▶ [YOUR OBJECTIVE]
From the records, pick out and copy each line containing "Blue".

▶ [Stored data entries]
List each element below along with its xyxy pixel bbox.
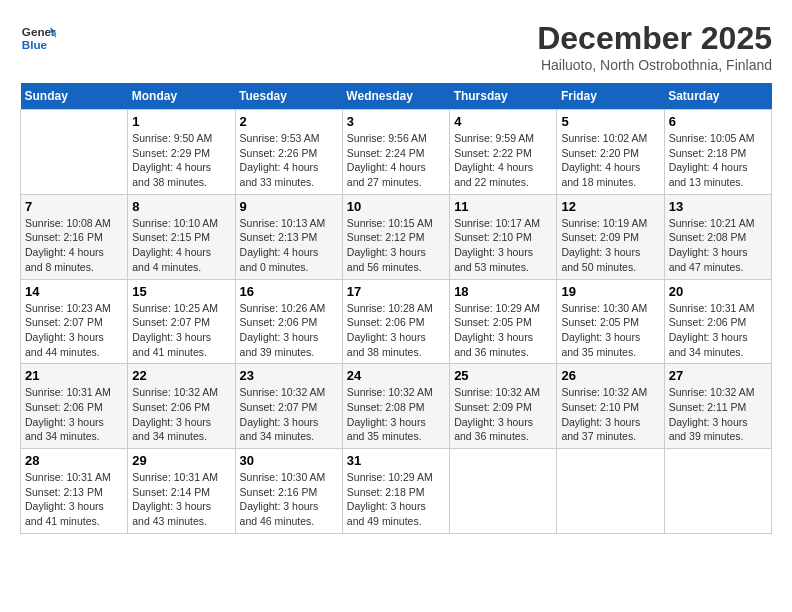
logo-icon: General Blue — [20, 20, 56, 56]
day-header-tuesday: Tuesday — [235, 83, 342, 110]
calendar-cell: 30Sunrise: 10:30 AM Sunset: 2:16 PM Dayl… — [235, 449, 342, 534]
day-info: Sunrise: 10:32 AM Sunset: 2:06 PM Daylig… — [132, 385, 230, 444]
day-number: 6 — [669, 114, 767, 129]
day-info: Sunrise: 10:31 AM Sunset: 2:14 PM Daylig… — [132, 470, 230, 529]
day-number: 5 — [561, 114, 659, 129]
calendar-cell: 7Sunrise: 10:08 AM Sunset: 2:16 PM Dayli… — [21, 194, 128, 279]
days-header-row: SundayMondayTuesdayWednesdayThursdayFrid… — [21, 83, 772, 110]
calendar-table: SundayMondayTuesdayWednesdayThursdayFrid… — [20, 83, 772, 534]
day-info: Sunrise: 10:32 AM Sunset: 2:07 PM Daylig… — [240, 385, 338, 444]
day-number: 14 — [25, 284, 123, 299]
day-info: Sunrise: 10:05 AM Sunset: 2:18 PM Daylig… — [669, 131, 767, 190]
day-number: 26 — [561, 368, 659, 383]
day-number: 10 — [347, 199, 445, 214]
calendar-cell: 21Sunrise: 10:31 AM Sunset: 2:06 PM Dayl… — [21, 364, 128, 449]
day-info: Sunrise: 10:10 AM Sunset: 2:15 PM Daylig… — [132, 216, 230, 275]
day-number: 23 — [240, 368, 338, 383]
day-info: Sunrise: 10:31 AM Sunset: 2:06 PM Daylig… — [669, 301, 767, 360]
day-number: 7 — [25, 199, 123, 214]
day-number: 30 — [240, 453, 338, 468]
logo: General Blue — [20, 20, 56, 56]
month-title: December 2025 — [537, 20, 772, 57]
day-number: 22 — [132, 368, 230, 383]
calendar-cell: 2Sunrise: 9:53 AM Sunset: 2:26 PM Daylig… — [235, 110, 342, 195]
calendar-cell: 25Sunrise: 10:32 AM Sunset: 2:09 PM Dayl… — [450, 364, 557, 449]
day-info: Sunrise: 10:31 AM Sunset: 2:06 PM Daylig… — [25, 385, 123, 444]
day-info: Sunrise: 10:29 AM Sunset: 2:18 PM Daylig… — [347, 470, 445, 529]
week-row-4: 21Sunrise: 10:31 AM Sunset: 2:06 PM Dayl… — [21, 364, 772, 449]
day-info: Sunrise: 10:08 AM Sunset: 2:16 PM Daylig… — [25, 216, 123, 275]
day-info: Sunrise: 10:15 AM Sunset: 2:12 PM Daylig… — [347, 216, 445, 275]
day-number: 25 — [454, 368, 552, 383]
calendar-cell: 8Sunrise: 10:10 AM Sunset: 2:15 PM Dayli… — [128, 194, 235, 279]
day-number: 27 — [669, 368, 767, 383]
day-number: 29 — [132, 453, 230, 468]
day-info: Sunrise: 10:02 AM Sunset: 2:20 PM Daylig… — [561, 131, 659, 190]
calendar-cell: 23Sunrise: 10:32 AM Sunset: 2:07 PM Dayl… — [235, 364, 342, 449]
day-info: Sunrise: 9:56 AM Sunset: 2:24 PM Dayligh… — [347, 131, 445, 190]
day-number: 31 — [347, 453, 445, 468]
day-number: 3 — [347, 114, 445, 129]
svg-text:Blue: Blue — [22, 38, 48, 51]
day-header-wednesday: Wednesday — [342, 83, 449, 110]
calendar-cell: 1Sunrise: 9:50 AM Sunset: 2:29 PM Daylig… — [128, 110, 235, 195]
day-number: 16 — [240, 284, 338, 299]
header: General Blue December 2025 Hailuoto, Nor… — [20, 20, 772, 73]
day-number: 18 — [454, 284, 552, 299]
day-number: 2 — [240, 114, 338, 129]
day-info: Sunrise: 9:50 AM Sunset: 2:29 PM Dayligh… — [132, 131, 230, 190]
day-number: 4 — [454, 114, 552, 129]
day-info: Sunrise: 10:30 AM Sunset: 2:16 PM Daylig… — [240, 470, 338, 529]
day-header-saturday: Saturday — [664, 83, 771, 110]
day-info: Sunrise: 9:53 AM Sunset: 2:26 PM Dayligh… — [240, 131, 338, 190]
calendar-cell: 22Sunrise: 10:32 AM Sunset: 2:06 PM Dayl… — [128, 364, 235, 449]
day-info: Sunrise: 10:26 AM Sunset: 2:06 PM Daylig… — [240, 301, 338, 360]
day-header-monday: Monday — [128, 83, 235, 110]
calendar-cell: 31Sunrise: 10:29 AM Sunset: 2:18 PM Dayl… — [342, 449, 449, 534]
calendar-cell: 29Sunrise: 10:31 AM Sunset: 2:14 PM Dayl… — [128, 449, 235, 534]
day-header-friday: Friday — [557, 83, 664, 110]
week-row-1: 1Sunrise: 9:50 AM Sunset: 2:29 PM Daylig… — [21, 110, 772, 195]
day-number: 21 — [25, 368, 123, 383]
calendar-cell — [21, 110, 128, 195]
day-info: Sunrise: 10:32 AM Sunset: 2:09 PM Daylig… — [454, 385, 552, 444]
day-number: 13 — [669, 199, 767, 214]
calendar-cell: 20Sunrise: 10:31 AM Sunset: 2:06 PM Dayl… — [664, 279, 771, 364]
calendar-cell: 17Sunrise: 10:28 AM Sunset: 2:06 PM Dayl… — [342, 279, 449, 364]
day-header-thursday: Thursday — [450, 83, 557, 110]
week-row-3: 14Sunrise: 10:23 AM Sunset: 2:07 PM Dayl… — [21, 279, 772, 364]
day-info: Sunrise: 9:59 AM Sunset: 2:22 PM Dayligh… — [454, 131, 552, 190]
calendar-cell — [557, 449, 664, 534]
day-info: Sunrise: 10:19 AM Sunset: 2:09 PM Daylig… — [561, 216, 659, 275]
calendar-cell: 26Sunrise: 10:32 AM Sunset: 2:10 PM Dayl… — [557, 364, 664, 449]
subtitle: Hailuoto, North Ostrobothnia, Finland — [537, 57, 772, 73]
day-number: 19 — [561, 284, 659, 299]
day-number: 15 — [132, 284, 230, 299]
day-info: Sunrise: 10:21 AM Sunset: 2:08 PM Daylig… — [669, 216, 767, 275]
calendar-cell: 3Sunrise: 9:56 AM Sunset: 2:24 PM Daylig… — [342, 110, 449, 195]
calendar-cell: 5Sunrise: 10:02 AM Sunset: 2:20 PM Dayli… — [557, 110, 664, 195]
day-info: Sunrise: 10:30 AM Sunset: 2:05 PM Daylig… — [561, 301, 659, 360]
calendar-cell: 12Sunrise: 10:19 AM Sunset: 2:09 PM Dayl… — [557, 194, 664, 279]
calendar-cell: 10Sunrise: 10:15 AM Sunset: 2:12 PM Dayl… — [342, 194, 449, 279]
day-info: Sunrise: 10:28 AM Sunset: 2:06 PM Daylig… — [347, 301, 445, 360]
title-area: December 2025 Hailuoto, North Ostrobothn… — [537, 20, 772, 73]
day-info: Sunrise: 10:13 AM Sunset: 2:13 PM Daylig… — [240, 216, 338, 275]
calendar-cell — [664, 449, 771, 534]
calendar-cell: 15Sunrise: 10:25 AM Sunset: 2:07 PM Dayl… — [128, 279, 235, 364]
day-number: 11 — [454, 199, 552, 214]
day-info: Sunrise: 10:25 AM Sunset: 2:07 PM Daylig… — [132, 301, 230, 360]
week-row-2: 7Sunrise: 10:08 AM Sunset: 2:16 PM Dayli… — [21, 194, 772, 279]
calendar-cell: 19Sunrise: 10:30 AM Sunset: 2:05 PM Dayl… — [557, 279, 664, 364]
day-number: 28 — [25, 453, 123, 468]
calendar-cell: 14Sunrise: 10:23 AM Sunset: 2:07 PM Dayl… — [21, 279, 128, 364]
day-number: 1 — [132, 114, 230, 129]
calendar-cell: 16Sunrise: 10:26 AM Sunset: 2:06 PM Dayl… — [235, 279, 342, 364]
week-row-5: 28Sunrise: 10:31 AM Sunset: 2:13 PM Dayl… — [21, 449, 772, 534]
day-info: Sunrise: 10:17 AM Sunset: 2:10 PM Daylig… — [454, 216, 552, 275]
day-info: Sunrise: 10:23 AM Sunset: 2:07 PM Daylig… — [25, 301, 123, 360]
calendar-cell — [450, 449, 557, 534]
calendar-cell: 28Sunrise: 10:31 AM Sunset: 2:13 PM Dayl… — [21, 449, 128, 534]
day-info: Sunrise: 10:29 AM Sunset: 2:05 PM Daylig… — [454, 301, 552, 360]
day-number: 17 — [347, 284, 445, 299]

▶ [EXPECTED OUTPUT]
logo-icon: General Blue — [20, 20, 56, 56]
logo: General Blue — [20, 20, 56, 56]
svg-text:Blue: Blue — [22, 38, 48, 51]
header: General Blue December 2025 Hailuoto, Nor… — [20, 20, 772, 73]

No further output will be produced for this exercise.